UNITED STATES: Big Tobacco forced to do counter advertising on television

UNITED STATES: Big Tobacco forced to do counter advertising on television

If since 1971 in the United States, the tobacco industry can no longer advertise on television, that is about to change. But if American companies in the tobacco industry will finally be able to run advertising spots, it will not be to promote their products, quite the contrary.


BIG TOBACCO WILL HAVE TO PAY FOR ANTI PROMOTION!


In 2018, US companies in the tobacco industry will finally be able to spend a commercial on television, a fact that was no longer allowed from 1971. But this right, they get it not to value their brands, but on the contrary, to convince the public that buying cigarettes seriously harms health. Yes, RJ Reynolds, Philip Morris, Lorillard or even Altria, will have to pay to do the anti-promotion of their products.

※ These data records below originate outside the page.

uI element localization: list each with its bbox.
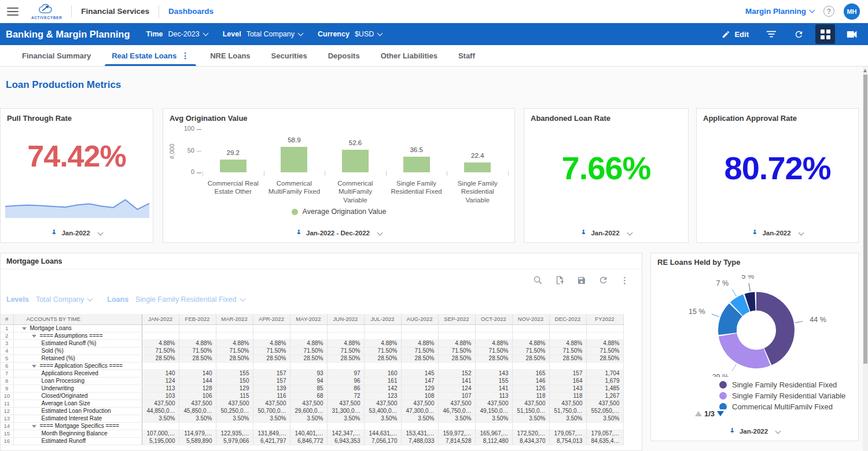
value-cell[interactable]: 72 bbox=[327, 392, 364, 400]
value-cell[interactable]: 44,850,0… bbox=[142, 407, 179, 415]
tab-deposits[interactable]: Deposits bbox=[318, 45, 370, 66]
value-cell[interactable]: 142,347,… bbox=[327, 430, 364, 437]
value-cell[interactable]: 157 bbox=[253, 369, 290, 377]
value-cell[interactable]: 5,979,066 bbox=[216, 437, 253, 445]
value-cell[interactable]: 124 bbox=[142, 377, 179, 385]
value-cell[interactable]: 157 bbox=[253, 377, 290, 385]
refresh-button[interactable] bbox=[788, 24, 810, 45]
value-cell[interactable]: 108 bbox=[401, 392, 438, 400]
value-cell[interactable]: 161 bbox=[364, 377, 401, 385]
value-cell[interactable]: 71.50% bbox=[586, 347, 623, 354]
value-cell[interactable]: 437,500 bbox=[438, 400, 475, 407]
account-cell[interactable]: Closed/Originated bbox=[13, 392, 142, 400]
value-cell[interactable] bbox=[179, 422, 216, 430]
value-cell[interactable]: 3.50% bbox=[549, 415, 586, 422]
value-cell[interactable]: 51,150,0… bbox=[512, 407, 549, 415]
value-cell[interactable]: 8,112,480 bbox=[475, 437, 512, 445]
column-header[interactable]: JUN-2022 bbox=[327, 314, 364, 324]
value-cell[interactable] bbox=[549, 324, 586, 332]
account-cell[interactable]: Estimated Interest Rate bbox=[13, 415, 142, 422]
value-cell[interactable]: 4.88% bbox=[364, 339, 401, 347]
filter-file-icon[interactable] bbox=[555, 275, 565, 285]
value-cell[interactable]: 86 bbox=[327, 385, 364, 392]
period-selector[interactable]: Jan-2022 bbox=[651, 427, 858, 435]
value-cell[interactable]: 145 bbox=[401, 369, 438, 377]
value-cell[interactable]: 147 bbox=[401, 377, 438, 385]
value-cell[interactable] bbox=[290, 324, 327, 332]
value-cell[interactable] bbox=[549, 362, 586, 369]
value-cell[interactable]: 4.88% bbox=[586, 339, 623, 347]
value-cell[interactable]: 50,700,0… bbox=[253, 407, 290, 415]
value-cell[interactable]: 160 bbox=[364, 369, 401, 377]
value-cell[interactable]: 3.50% bbox=[364, 415, 401, 422]
value-cell[interactable]: 140 bbox=[142, 369, 179, 377]
nav-financial-services[interactable]: Financial Services bbox=[81, 7, 149, 16]
value-cell[interactable]: 143 bbox=[549, 385, 586, 392]
account-cell[interactable]: Applications Received bbox=[13, 369, 142, 377]
value-cell[interactable]: 152 bbox=[438, 369, 475, 377]
value-cell[interactable] bbox=[438, 324, 475, 332]
value-cell[interactable]: 1,679 bbox=[586, 377, 623, 385]
value-cell[interactable] bbox=[290, 362, 327, 369]
value-cell[interactable]: 7,488,033 bbox=[401, 437, 438, 445]
page-scrollbar[interactable] bbox=[863, 66, 868, 451]
grid-view-button[interactable] bbox=[815, 24, 835, 44]
value-cell[interactable] bbox=[586, 324, 623, 332]
value-cell[interactable]: 155 bbox=[475, 377, 512, 385]
value-cell[interactable]: 437,500 bbox=[475, 400, 512, 407]
value-cell[interactable]: 28.50% bbox=[290, 354, 327, 362]
scrollbar-thumb[interactable] bbox=[863, 75, 867, 364]
value-cell[interactable] bbox=[475, 362, 512, 369]
value-cell[interactable] bbox=[512, 362, 549, 369]
value-cell[interactable] bbox=[549, 332, 586, 339]
tab-more-icon[interactable]: ⋮ bbox=[181, 51, 189, 60]
edit-button[interactable]: Edit bbox=[716, 24, 755, 45]
value-cell[interactable]: 96 bbox=[327, 377, 364, 385]
account-cell[interactable]: ==== Assumptions ==== bbox=[13, 332, 142, 339]
value-cell[interactable]: 3.50% bbox=[179, 415, 216, 422]
value-cell[interactable]: 116 bbox=[253, 392, 290, 400]
scroll-up-icon[interactable] bbox=[863, 69, 867, 72]
value-cell[interactable]: 3.50% bbox=[512, 415, 549, 422]
value-cell[interactable]: 8,434,370 bbox=[512, 437, 549, 445]
period-selector[interactable]: Jan-2022 bbox=[697, 229, 858, 237]
column-header[interactable]: MAR-2022 bbox=[216, 314, 253, 324]
value-cell[interactable]: 71.50% bbox=[179, 347, 216, 354]
value-cell[interactable]: 71.50% bbox=[512, 347, 549, 354]
bar[interactable] bbox=[220, 160, 247, 172]
value-cell[interactable]: 6,943,353 bbox=[327, 437, 364, 445]
value-cell[interactable]: 118 bbox=[549, 392, 586, 400]
bar[interactable] bbox=[342, 150, 369, 172]
value-cell[interactable] bbox=[438, 362, 475, 369]
value-cell[interactable]: 113 bbox=[142, 385, 179, 392]
tab-financial-summary[interactable]: Financial Summary bbox=[12, 45, 101, 66]
collapse-icon[interactable] bbox=[32, 335, 36, 338]
record-button[interactable] bbox=[841, 24, 863, 45]
account-cell[interactable]: Month Beginning Balance bbox=[13, 430, 142, 437]
value-cell[interactable] bbox=[142, 422, 179, 430]
value-cell[interactable]: 437,500 bbox=[327, 400, 364, 407]
nav-dashboards[interactable]: Dashboards bbox=[168, 7, 214, 16]
value-cell[interactable]: 437,500 bbox=[549, 400, 586, 407]
brand-logo[interactable]: ACTIVECYBER bbox=[31, 3, 62, 20]
value-cell[interactable]: 45,850,0… bbox=[179, 407, 216, 415]
column-header[interactable]: JAN-2022 bbox=[142, 314, 179, 324]
value-cell[interactable]: 124 bbox=[438, 385, 475, 392]
value-cell[interactable]: 97 bbox=[327, 369, 364, 377]
value-cell[interactable] bbox=[401, 332, 438, 339]
value-cell[interactable]: 46,750,0… bbox=[438, 407, 475, 415]
value-cell[interactable]: 28.50% bbox=[253, 354, 290, 362]
value-cell[interactable]: 3.50% bbox=[401, 415, 438, 422]
value-cell[interactable] bbox=[401, 324, 438, 332]
value-cell[interactable]: 4.88% bbox=[290, 339, 327, 347]
value-cell[interactable]: 31,300,0… bbox=[327, 407, 364, 415]
value-cell[interactable]: 93 bbox=[290, 369, 327, 377]
value-cell[interactable] bbox=[364, 332, 401, 339]
value-cell[interactable]: 122,935,… bbox=[216, 430, 253, 437]
value-cell[interactable]: 3.50% bbox=[142, 415, 179, 422]
value-cell[interactable]: 4.88% bbox=[512, 339, 549, 347]
account-cell[interactable]: ==== Application Specifics ==== bbox=[13, 362, 142, 369]
value-cell[interactable] bbox=[142, 324, 179, 332]
value-cell[interactable]: 437,500 bbox=[179, 400, 216, 407]
value-cell[interactable]: 3.50% bbox=[253, 415, 290, 422]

This is the conclusion of a standoff between the US government and the tobacco industry for 18 years. In 1991, the Bill Clinton administration sued these companies to recover the money the taxpayer spent on health care costs to treat diseases caused by tobacco. Justice ended up agreeing with the government, and forcing the four groups to pay their "anti-publicity". It took 18 years of appeals for the powerful cigarette lobby to finally come to fruition, but it will not be without one last burst of rebellion.

While posting in several press releases their common intention to comply with the company's requirements, the spot that these companies funded could serve as an example of what should not be done in TV advertising. This one simply presents a warning message written in black on white and pronounced by a neutral voice off. Without energy, without dynamism or creativity, we are far from thinking that the spot can challenge. It will still be broadcast 5 once a week for 1 year, to reach 260 projections in total.

This news demonstrates the ability of a state (at least that of the US) to compel an advertiser to pay to deconstruct his image. The government understands the principles of "engagement" and loyalty that bind consumers to brands and attack them. However, forcing the brands to pay for the commercial hit to hurt them is also to let them control creativity and media buying. Here, the tobacco lobby in the United States has used its knowledge of TV advertising to do the exact opposite of the usual recommendations and thus minimize the impact of this message. A fact that does not rejoice associations against smoking.